**Task item**
What the response needs is every record, repeated verbatim, and no images.
=== Material for the task ===
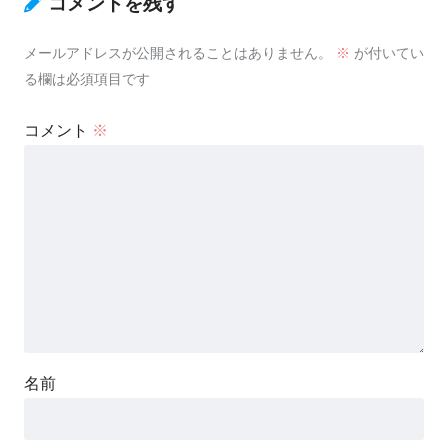
コメントを残す
メールアドレスが公開されることはありません。
※
が付いてい
る欄は必須項目です
コメント
※
名前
===
**Exercise output**
コメントを残す
メールアドレスが公開されることはありません。
※
が付いてい
る欄は必須項目です
コメント
※
名前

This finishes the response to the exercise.